In grad school I had a meeting where our grant application was being reviewed by an important panel for a startup I founded and built up with a team. I was being challenged the entire meeting and at one moment was questioned if this startup was my only focus, as if to test how passionate I truly was about it. I was perplexed by the seemingly off-topic question and answered, “This is not my only project. I do many things outside of this.”
It was apparent that I answered incorrectly by the nearly rolling of the eyes at the table as they looked down thumbing through our papers, and I’m sure that answer cost us from receiving that grant. Live and learn.
This meeting made such an impact on me, and it consumed my thoughts for weeks in reflection. For a while I believed the negative narrative I created in my head about how I thought the people at the table viewed me and my startup as going nowhere. Whether this narrative was true or not, I still internalized their feedback from my response as a negative experience that I didn’t want to repeat in life. But I wouldn’t take this event back if I could because it profoundly reaffirmed what my values are and the reason why I was pursuing my venture to begin with.
“When something is important enough, you do it even if the odds are not in your favor.”
Elon Musk
There is nothing wrong with having more than one project in your life, when good balance is kept of course. In fact it’s during these multi-project experiences that you’ll discover what you like and don’t like to do, and where you do and don’t want to spend your time.
There is no law that limits you from doing more than one project at a time nor is there a series of checkboxes to hit in order to justify that you’re passionate about something. It’s not about how many project work-till-4am nights and get up at 6am days you’ve had, how many Red Bulls you wish you never drank, or how many funding opportunities you chased—(Definitely nothing to model from me here, and I’ve learned since these times—err still learning). It’s not about whether you went to a business school or had no college at all. It’s none of these things. People who challenge your commitment don’t know how you spend your time or have any context of your life.
And so I challenge the question that was asked to me, “Is this the only thing you do?” If you’re only passionate about one thing, and you only work on one niche thing your entire life, you may be living a life too safe.
I have worked on so many passion-projects in my life, too many to count.

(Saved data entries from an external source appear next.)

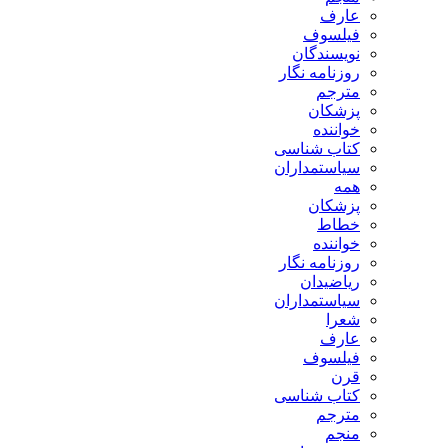
عارف
فیلسوف
نویسندگان
روزنامه نگار
مترجم
پزشکان
خواننده
کتاب شناسی
سیاستمداران
همه
پزشکان
خطاط
خواننده
روزنامه نگار
ریاضیدان
سیاستمداران
شعرا
عارف
فیلسوف
قرن
کتاب شناسی
مترجم
منجم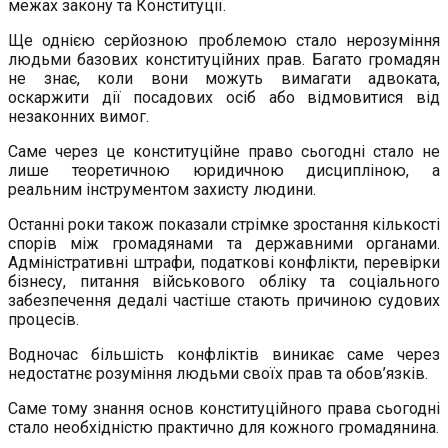
межах закону та Конституції.
Ще однією серйозною проблемою стало нерозуміння
людьми базових конституційних прав. Багато громадян
не знає, коли вони можуть вимагати адвоката,
оскаржити дії посадових осіб або відмовитися від
незаконних вимог.
Саме через це конституційне право сьогодні стало не
лише теоретичною юридичною дисципліною, а
реальним інструментом захисту людини.
Останні роки також показали стрімке зростання кількості
спорів між громадянами та державними органами.
Адміністративні штрафи, податкові конфлікти, перевірки
бізнесу, питання військового обліку та соціального
забезпечення дедалі частіше стають причиною судових
процесів.
Водночас більшість конфліктів виникає саме через
недостатнє розуміння людьми своїх прав та обов’язків.
Саме тому знання основ конституційного права сьогодні
стало необхідністю практично для кожного громадянина.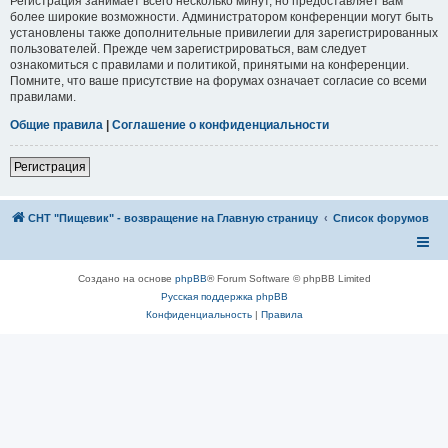
Регистрация занимает всего несколько минут, но предоставляет вам
более широкие возможности. Администратором конференции могут быть
установлены также дополнительные привилегии для зарегистрированных
пользователей. Прежде чем зарегистрироваться, вам следует
ознакомиться с правилами и политикой, принятыми на конференции.
Помните, что ваше присутствие на форумах означает согласие со всеми
правилами.
Общие правила
|
Соглашение о конфиденциальности
Регистрация
СНТ "Пищевик" - возвращение на Главную страницу
Список форумов
Создано на основе
phpBB
® Forum Software © phpBB Limited
Русская поддержка phpBB
Конфиденциальность
|
Правила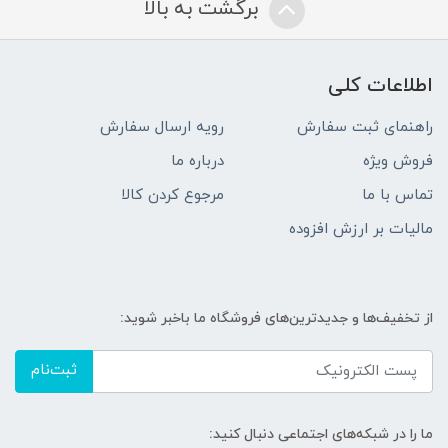
برگشت به بالا
اطلاعات کلی
راهنمای ثبت سفارش
رویه ارسال سفارش
فروش ویژه
درباره ما
تماس با ما
مرجوع کردن کالا
مالیات بر ارزش افزوده
از تخفیف‌ها و جدیدترین‌های فروشگاه ما باخبر شوید:
ثبت‌نام
ما را در شبکه‌های اجتماعی دنبال کنید:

I have had many successful experiences, and I have had even more failed ones. But I dust myself off with some lessons learned and move on to the next project. There is risk when you try new things beyond a particular niche or comfort zone. The risk is that you may fail at the new thing you’re trying. This my friends is called learning, and it’s a beautiful thing. And if you only do one thing, you’ll never know what you may be missing that could make an even bigger, more positive impact in the world. So if you’re doing more than one passion project with a reasonable life balance, that’s awesome. Keep doing your thing.